Quest is a £15 (€25, US$25) hardback book with each page comprising a verse surrounded by an intricate line-illustrated border in the style of an engraved picture. The clues are based on British history and geography although answers can be obtained though standard research resources - without needing to visit any of the locations used.

Back in 1992, the prize 1kg 18ct golden chest was valued at US$45,000 (£30,000) and waited to be claimed by whoever submitted the first correct solution on an official entry form found at the back of the £15 book.

Author, and club member Martyn Lambourne had the casket revalued in 2006 when the experts put a US$75,000 (£45,000) price tag on it. Weeks later, in March of 2006, another club member and treasure hunt master, Shaun Whitehead, together with with Cheryl Jones and Karen Stephens of Wyoming, finally claimed the prize. They correctly identified the solution as "The cairn at Ben More, Island of Mull".
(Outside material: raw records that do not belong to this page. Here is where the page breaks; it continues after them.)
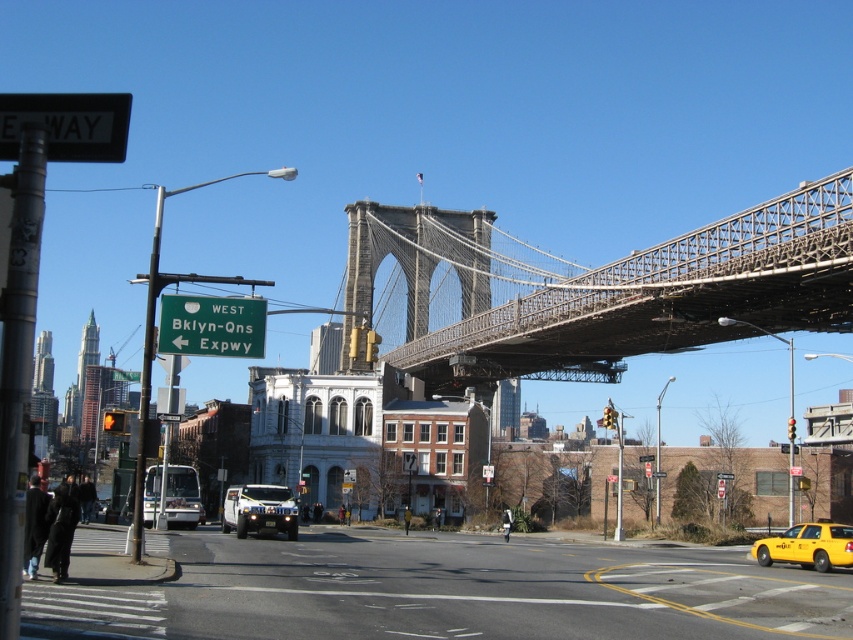 Find the location of `white plastic sign at upper left`. white plastic sign at upper left is located at coordinates (67, 124).

Can you confirm if white plastic sign at upper left is positioned above red glass traffic light at upper center?

Yes.

Measure the distance between point (103, 148) and camera.

Point (103, 148) is 27.37 meters from camera.

Image resolution: width=853 pixels, height=640 pixels. What are the coordinates of `white plastic sign at upper left` in the screenshot? It's located at (67, 124).

Does yellow matte taxi at lower right appear on the left side of red glass traffic light at upper center?

Yes, yellow matte taxi at lower right is to the left of red glass traffic light at upper center.

Is yellow matte taxi at lower right further to the viewer compared to red glass traffic light at upper center?

No, yellow matte taxi at lower right is closer to the viewer.

Does point (811, 556) come behind point (788, 433)?

No, it is not.

Identify the location of yellow matte taxi at lower right. (807, 547).

The width and height of the screenshot is (853, 640). What are the coordinates of `yellow matte taxi at lower right` in the screenshot? It's located at (807, 547).

Between point (840, 545) and point (228, 493), which one is positioned in front?

Positioned in front is point (840, 545).

Find the location of a particular element. This screenshot has width=853, height=640. yellow matte taxi at lower right is located at coordinates coord(807,547). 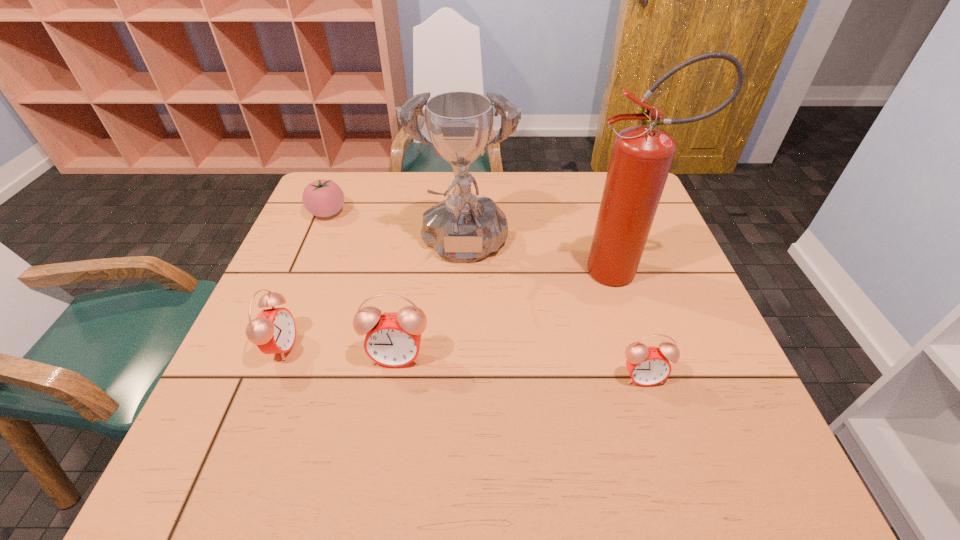 Where is `vacant position for inserting another alarm_clock evenly`? vacant position for inserting another alarm_clock evenly is located at coordinates (517, 366). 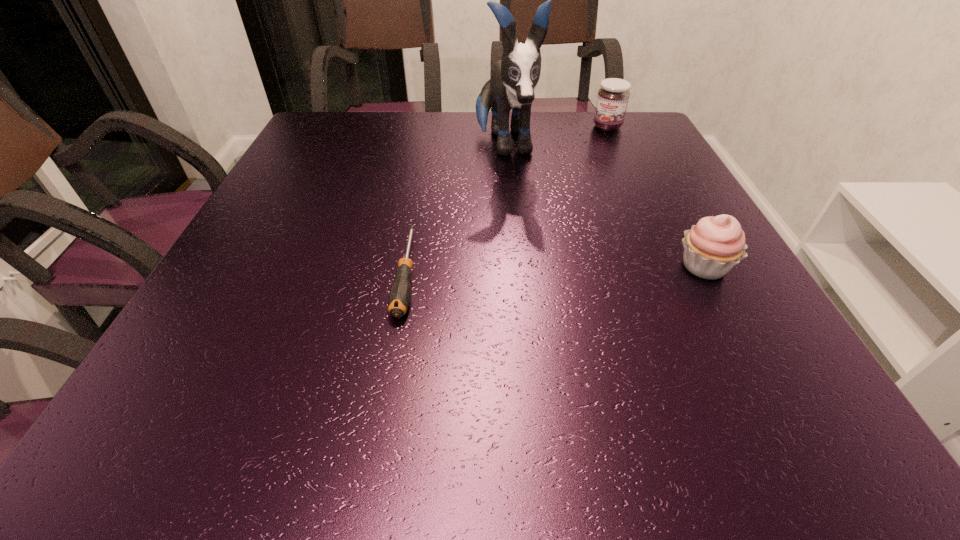 Identify the location of screwdriver. The height and width of the screenshot is (540, 960). pyautogui.click(x=399, y=297).

Where is `the leftmost object`? This screenshot has width=960, height=540. the leftmost object is located at coordinates (399, 297).

You are a GUI agent. You are given a task and a screenshot of the screen. Output one action in this format:
    pyautogui.click(x=<x>, y=<y>)
    Task: Click on the cupcake
    Image resolution: width=960 pixels, height=540 pixels.
    Given the screenshot: What is the action you would take?
    pyautogui.click(x=714, y=245)

I want to click on jam, so click(612, 100).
Visit the Quest website for further information on the hunt and ordering details for the solution.

Over the years Martyn Lambourne has generously provided a number of copies of Quest for club prizes.

Among the various articles on Quest published in the club newsletter was the following piece by Martyn, from 1997:


It was one of those cold, wet and windy Autumn evenings in 1990 when almost the only thing to do was watch TV after dinner, when the idea came to me as I sat in my armchair with my mind more focused on my thoughts than the TV screen. Well, for the sake of The Armchair Treasure Hunt Club where else could I have had the idea?

The moment of realisation came to me after several months pondering and sifting a whole range of ideas. I had long been mulling over a combination of ideas that would utilise my various skills, interests, abilities and experience, and these suddenly crystallised with the concept of a treasure hunt in a book.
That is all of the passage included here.